→ **Study material**:
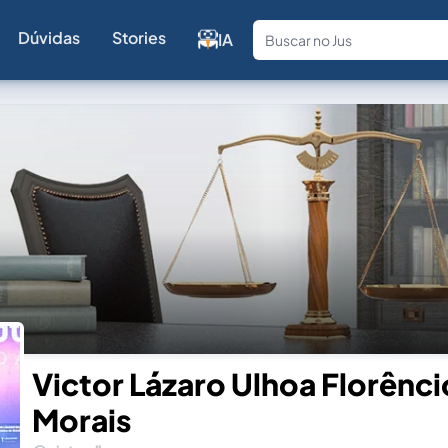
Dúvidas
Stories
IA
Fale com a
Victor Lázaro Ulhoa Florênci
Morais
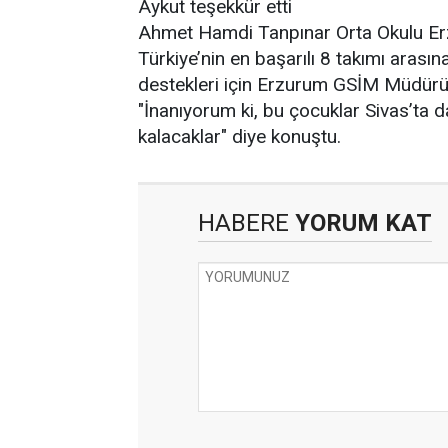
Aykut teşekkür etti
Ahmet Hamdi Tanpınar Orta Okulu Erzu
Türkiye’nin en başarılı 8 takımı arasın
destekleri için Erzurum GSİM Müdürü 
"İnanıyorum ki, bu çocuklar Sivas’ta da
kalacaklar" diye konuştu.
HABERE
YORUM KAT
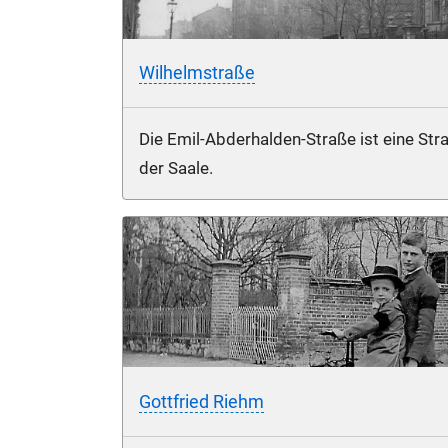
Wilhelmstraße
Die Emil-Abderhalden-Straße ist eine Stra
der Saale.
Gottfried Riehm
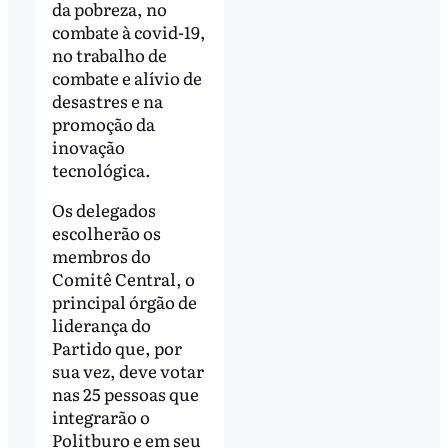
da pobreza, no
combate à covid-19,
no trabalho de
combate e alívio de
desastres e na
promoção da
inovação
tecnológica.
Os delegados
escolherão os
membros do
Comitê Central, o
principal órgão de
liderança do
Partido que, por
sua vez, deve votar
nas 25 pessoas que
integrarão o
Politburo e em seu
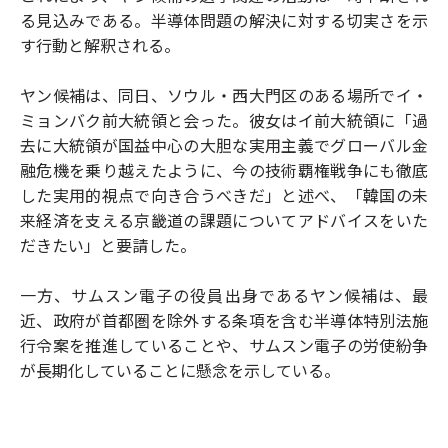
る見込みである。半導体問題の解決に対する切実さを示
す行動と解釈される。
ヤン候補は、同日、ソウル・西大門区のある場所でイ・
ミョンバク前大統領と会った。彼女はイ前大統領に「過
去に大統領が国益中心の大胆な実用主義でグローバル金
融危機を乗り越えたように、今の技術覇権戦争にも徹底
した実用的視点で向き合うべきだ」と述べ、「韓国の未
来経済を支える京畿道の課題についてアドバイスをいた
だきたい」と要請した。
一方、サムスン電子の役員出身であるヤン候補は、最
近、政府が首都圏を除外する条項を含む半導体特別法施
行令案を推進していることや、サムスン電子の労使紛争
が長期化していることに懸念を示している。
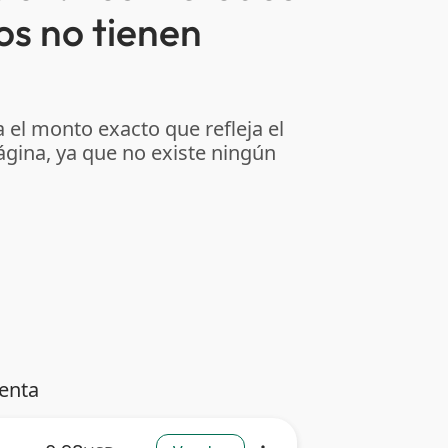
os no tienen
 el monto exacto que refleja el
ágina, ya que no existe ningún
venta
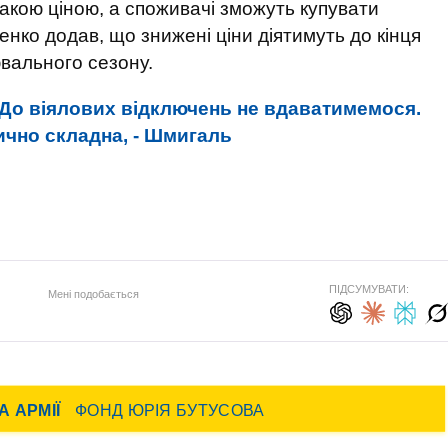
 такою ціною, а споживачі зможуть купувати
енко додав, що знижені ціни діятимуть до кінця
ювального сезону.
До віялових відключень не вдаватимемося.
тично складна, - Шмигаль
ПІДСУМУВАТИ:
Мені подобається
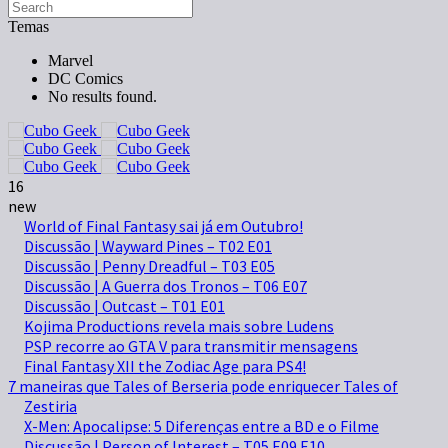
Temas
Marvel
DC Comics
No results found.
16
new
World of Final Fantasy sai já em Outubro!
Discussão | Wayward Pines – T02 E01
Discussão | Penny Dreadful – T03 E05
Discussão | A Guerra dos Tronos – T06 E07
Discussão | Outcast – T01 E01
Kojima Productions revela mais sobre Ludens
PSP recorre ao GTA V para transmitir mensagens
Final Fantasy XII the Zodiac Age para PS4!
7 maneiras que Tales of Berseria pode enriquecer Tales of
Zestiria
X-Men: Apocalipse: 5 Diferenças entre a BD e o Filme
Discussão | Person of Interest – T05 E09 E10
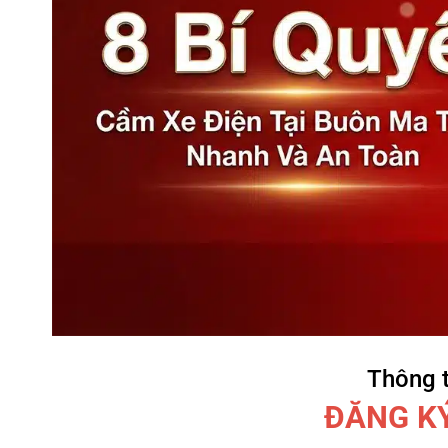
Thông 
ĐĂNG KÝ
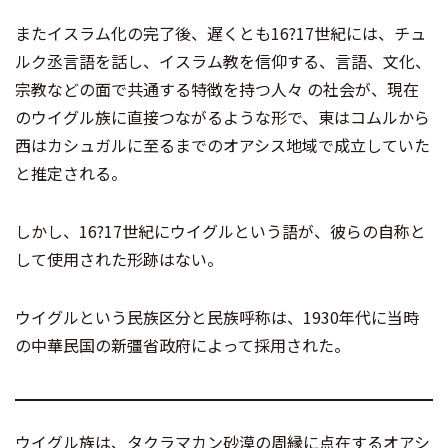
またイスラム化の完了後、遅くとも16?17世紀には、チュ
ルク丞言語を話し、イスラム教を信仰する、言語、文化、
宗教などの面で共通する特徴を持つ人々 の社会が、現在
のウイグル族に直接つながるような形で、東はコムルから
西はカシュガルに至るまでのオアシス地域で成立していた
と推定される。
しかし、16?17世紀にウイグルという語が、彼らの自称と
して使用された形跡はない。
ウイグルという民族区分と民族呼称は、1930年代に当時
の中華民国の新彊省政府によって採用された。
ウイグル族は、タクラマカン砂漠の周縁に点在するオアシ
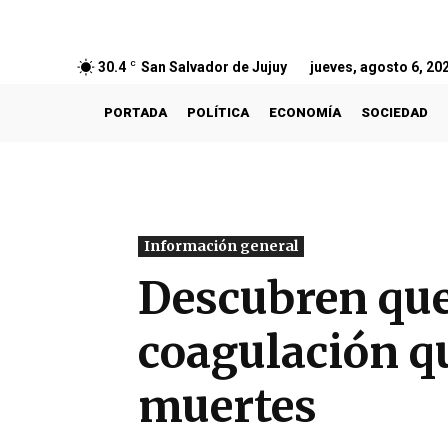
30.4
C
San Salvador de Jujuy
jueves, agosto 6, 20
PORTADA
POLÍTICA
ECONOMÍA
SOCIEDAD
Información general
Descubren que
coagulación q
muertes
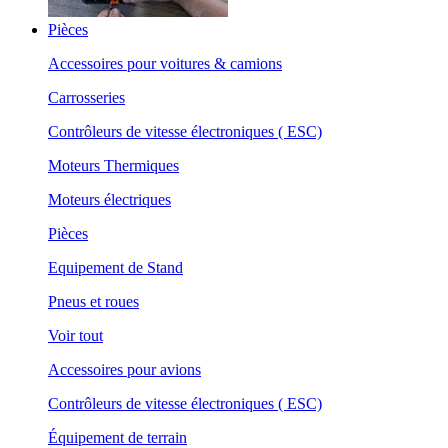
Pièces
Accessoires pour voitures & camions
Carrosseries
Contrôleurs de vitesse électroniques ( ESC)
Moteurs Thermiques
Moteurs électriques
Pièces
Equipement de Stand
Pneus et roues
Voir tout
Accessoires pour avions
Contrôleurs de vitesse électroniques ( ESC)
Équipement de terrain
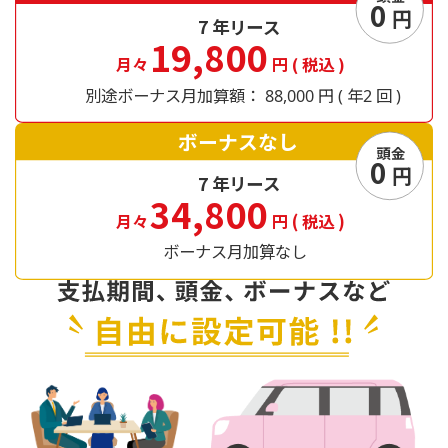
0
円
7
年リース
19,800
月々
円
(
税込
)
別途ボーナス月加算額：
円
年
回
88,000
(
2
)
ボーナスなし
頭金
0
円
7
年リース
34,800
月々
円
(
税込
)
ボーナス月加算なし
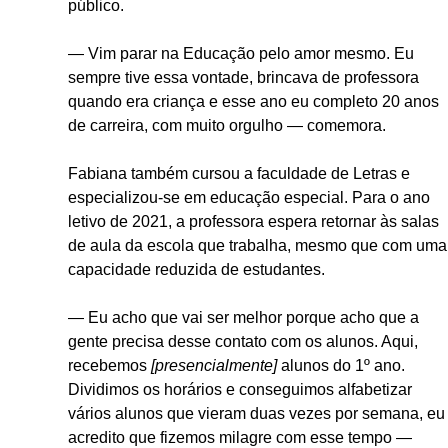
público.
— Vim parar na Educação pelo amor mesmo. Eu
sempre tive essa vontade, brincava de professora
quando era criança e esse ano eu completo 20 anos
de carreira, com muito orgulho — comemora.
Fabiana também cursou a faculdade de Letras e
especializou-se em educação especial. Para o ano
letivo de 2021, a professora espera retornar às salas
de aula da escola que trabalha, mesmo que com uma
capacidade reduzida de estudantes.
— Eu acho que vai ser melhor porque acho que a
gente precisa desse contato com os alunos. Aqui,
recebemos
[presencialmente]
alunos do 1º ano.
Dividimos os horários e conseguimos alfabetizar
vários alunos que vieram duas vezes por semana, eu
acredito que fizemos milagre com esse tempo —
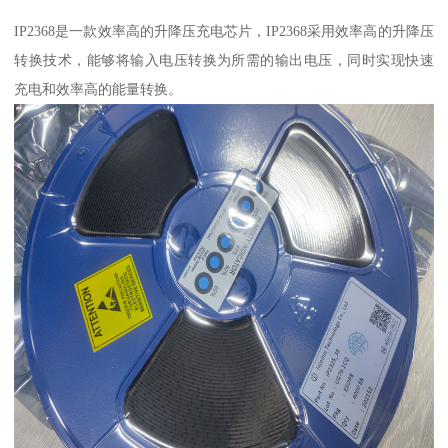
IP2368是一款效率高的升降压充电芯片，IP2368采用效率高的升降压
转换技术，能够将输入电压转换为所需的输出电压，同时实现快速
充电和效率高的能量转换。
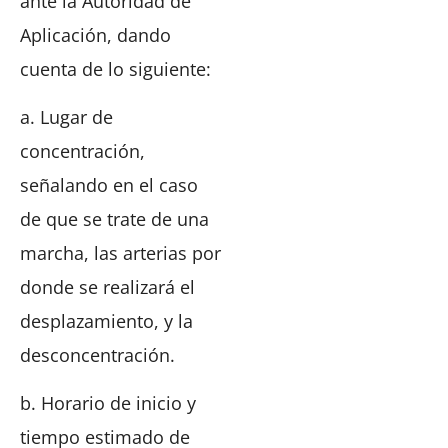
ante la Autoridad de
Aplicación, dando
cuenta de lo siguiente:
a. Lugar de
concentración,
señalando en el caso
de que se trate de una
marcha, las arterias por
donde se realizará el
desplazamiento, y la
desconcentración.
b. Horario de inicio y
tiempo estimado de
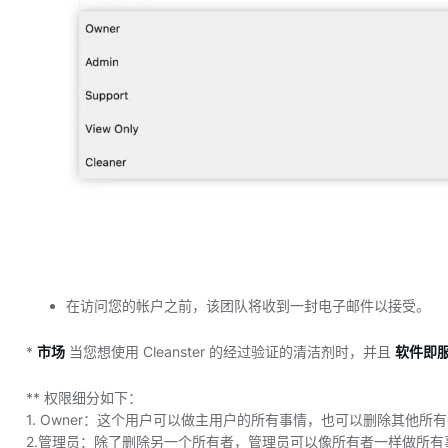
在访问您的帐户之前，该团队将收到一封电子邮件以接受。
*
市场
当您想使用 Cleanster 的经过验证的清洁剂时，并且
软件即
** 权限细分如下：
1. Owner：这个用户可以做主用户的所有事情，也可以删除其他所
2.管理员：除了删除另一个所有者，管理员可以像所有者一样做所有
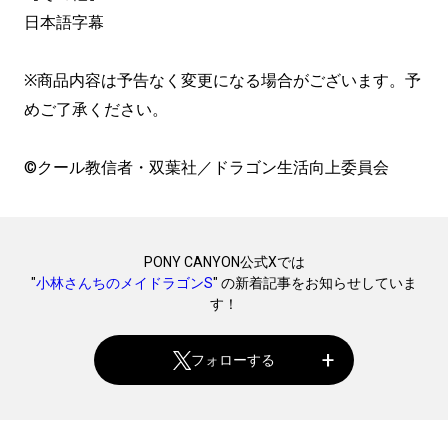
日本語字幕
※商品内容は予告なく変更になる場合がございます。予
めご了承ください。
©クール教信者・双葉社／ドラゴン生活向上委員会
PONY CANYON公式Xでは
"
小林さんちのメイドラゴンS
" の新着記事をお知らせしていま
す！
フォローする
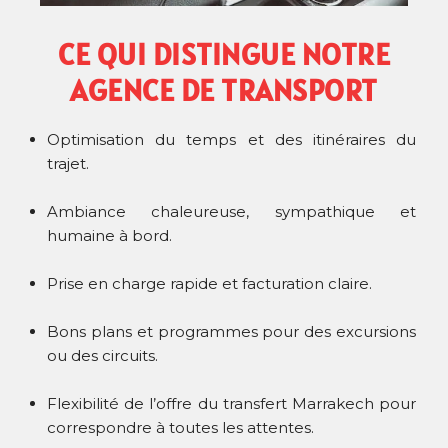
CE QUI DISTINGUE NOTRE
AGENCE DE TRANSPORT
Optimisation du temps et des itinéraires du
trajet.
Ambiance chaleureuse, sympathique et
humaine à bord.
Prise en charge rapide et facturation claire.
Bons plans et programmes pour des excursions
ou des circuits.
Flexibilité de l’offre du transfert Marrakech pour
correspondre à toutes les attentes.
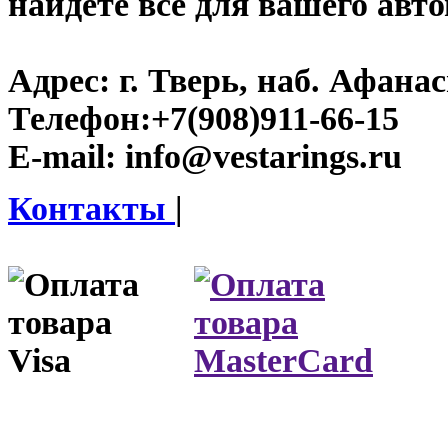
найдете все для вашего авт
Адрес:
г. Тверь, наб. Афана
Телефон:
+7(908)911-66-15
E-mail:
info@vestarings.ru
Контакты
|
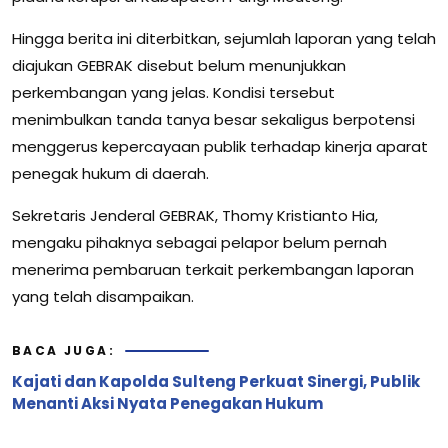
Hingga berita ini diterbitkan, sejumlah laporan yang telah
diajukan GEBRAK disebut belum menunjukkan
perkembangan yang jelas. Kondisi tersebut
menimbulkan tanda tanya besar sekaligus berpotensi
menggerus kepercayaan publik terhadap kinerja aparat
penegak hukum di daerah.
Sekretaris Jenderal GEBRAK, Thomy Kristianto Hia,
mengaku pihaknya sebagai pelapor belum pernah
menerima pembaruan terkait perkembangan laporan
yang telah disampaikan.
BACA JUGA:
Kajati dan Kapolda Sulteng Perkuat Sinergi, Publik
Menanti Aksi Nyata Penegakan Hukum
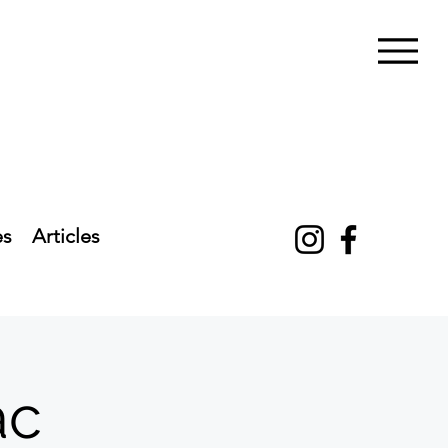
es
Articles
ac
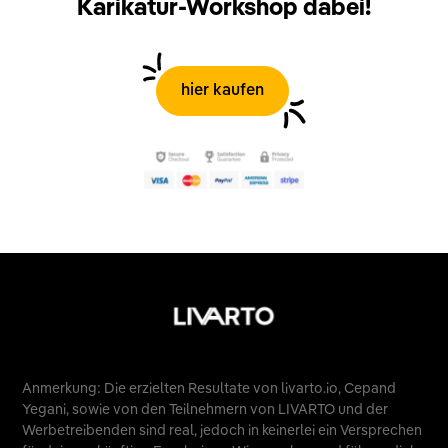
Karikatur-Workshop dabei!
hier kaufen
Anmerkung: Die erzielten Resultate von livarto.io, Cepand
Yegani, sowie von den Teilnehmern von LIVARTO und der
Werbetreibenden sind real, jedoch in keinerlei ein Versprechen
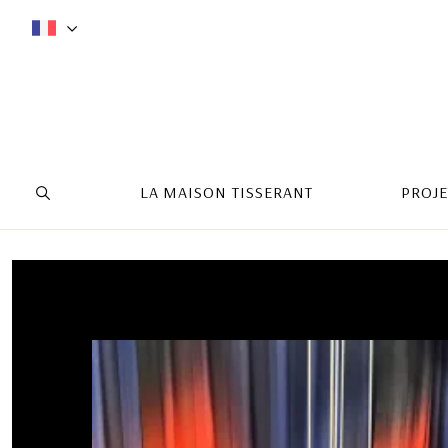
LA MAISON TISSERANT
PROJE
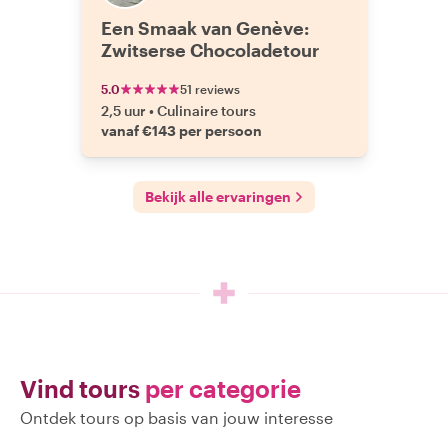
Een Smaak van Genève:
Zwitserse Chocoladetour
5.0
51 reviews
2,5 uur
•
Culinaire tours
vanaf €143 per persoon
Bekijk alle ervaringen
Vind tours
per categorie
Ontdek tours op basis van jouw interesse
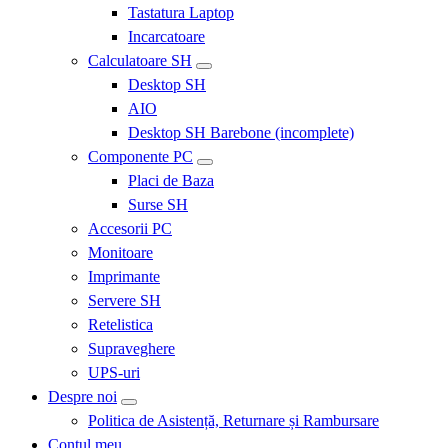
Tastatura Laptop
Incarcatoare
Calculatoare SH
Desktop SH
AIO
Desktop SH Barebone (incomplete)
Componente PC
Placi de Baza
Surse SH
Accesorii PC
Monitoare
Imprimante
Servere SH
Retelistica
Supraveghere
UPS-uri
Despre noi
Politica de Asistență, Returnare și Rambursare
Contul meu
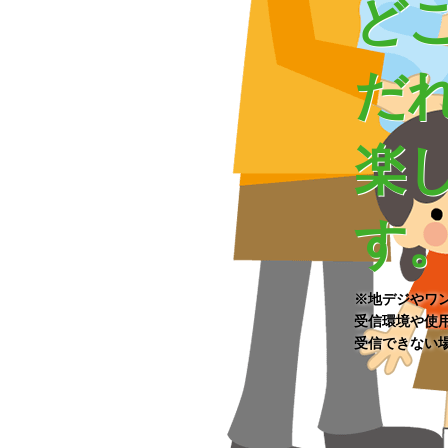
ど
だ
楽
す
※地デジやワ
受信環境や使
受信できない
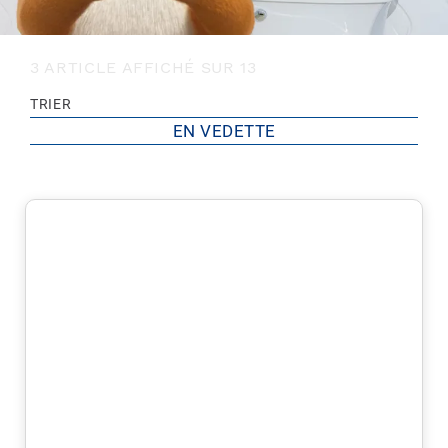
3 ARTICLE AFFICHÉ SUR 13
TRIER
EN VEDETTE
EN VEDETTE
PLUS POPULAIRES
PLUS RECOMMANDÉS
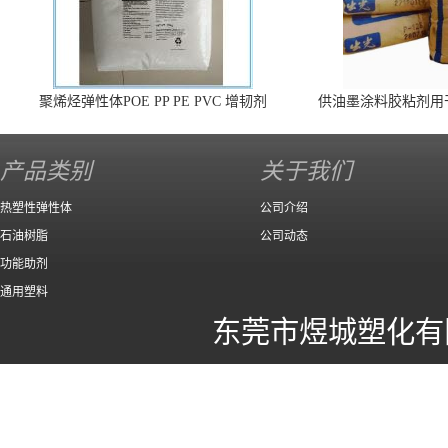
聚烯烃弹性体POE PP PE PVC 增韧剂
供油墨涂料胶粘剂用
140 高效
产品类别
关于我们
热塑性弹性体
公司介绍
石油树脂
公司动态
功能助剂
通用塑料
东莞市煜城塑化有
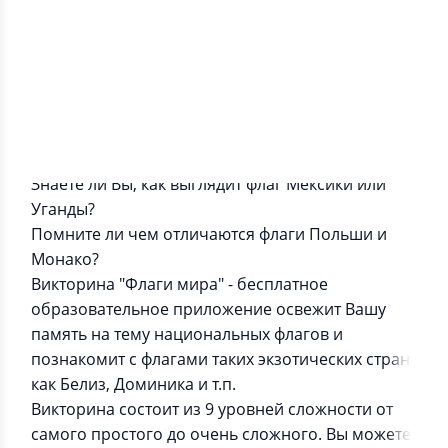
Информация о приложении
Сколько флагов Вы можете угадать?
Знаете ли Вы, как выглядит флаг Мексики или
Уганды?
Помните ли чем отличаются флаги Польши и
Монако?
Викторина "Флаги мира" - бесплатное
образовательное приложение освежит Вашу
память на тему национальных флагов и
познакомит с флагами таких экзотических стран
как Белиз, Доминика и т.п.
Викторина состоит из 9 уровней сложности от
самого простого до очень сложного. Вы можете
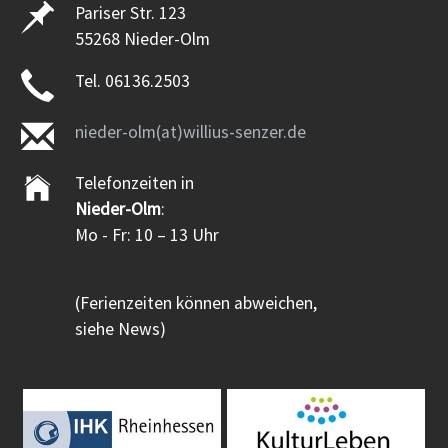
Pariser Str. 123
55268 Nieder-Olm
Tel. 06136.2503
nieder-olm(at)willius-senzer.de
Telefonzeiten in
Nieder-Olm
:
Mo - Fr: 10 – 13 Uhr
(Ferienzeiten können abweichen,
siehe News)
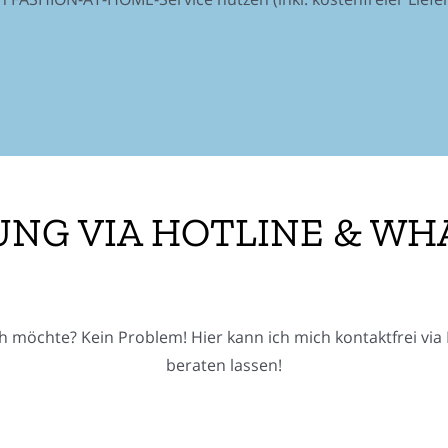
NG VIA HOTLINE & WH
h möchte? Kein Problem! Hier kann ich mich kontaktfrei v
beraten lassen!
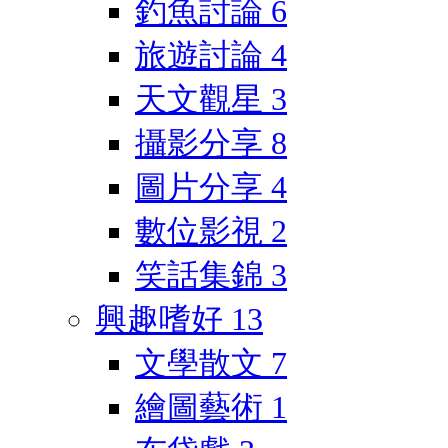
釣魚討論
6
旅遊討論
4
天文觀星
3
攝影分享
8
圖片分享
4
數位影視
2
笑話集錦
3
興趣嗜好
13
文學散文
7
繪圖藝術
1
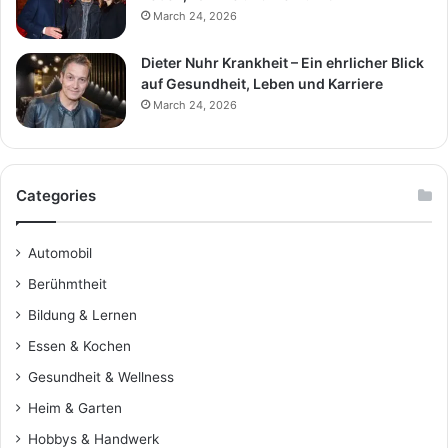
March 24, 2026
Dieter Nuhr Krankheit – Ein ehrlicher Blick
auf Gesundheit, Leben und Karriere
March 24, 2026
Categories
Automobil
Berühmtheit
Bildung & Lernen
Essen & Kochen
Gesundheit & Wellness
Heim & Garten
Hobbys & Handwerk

→ **What to produce**: A single number is required: the count of lines in the records that include the string "alunos".

→ **Answer for the task**: 3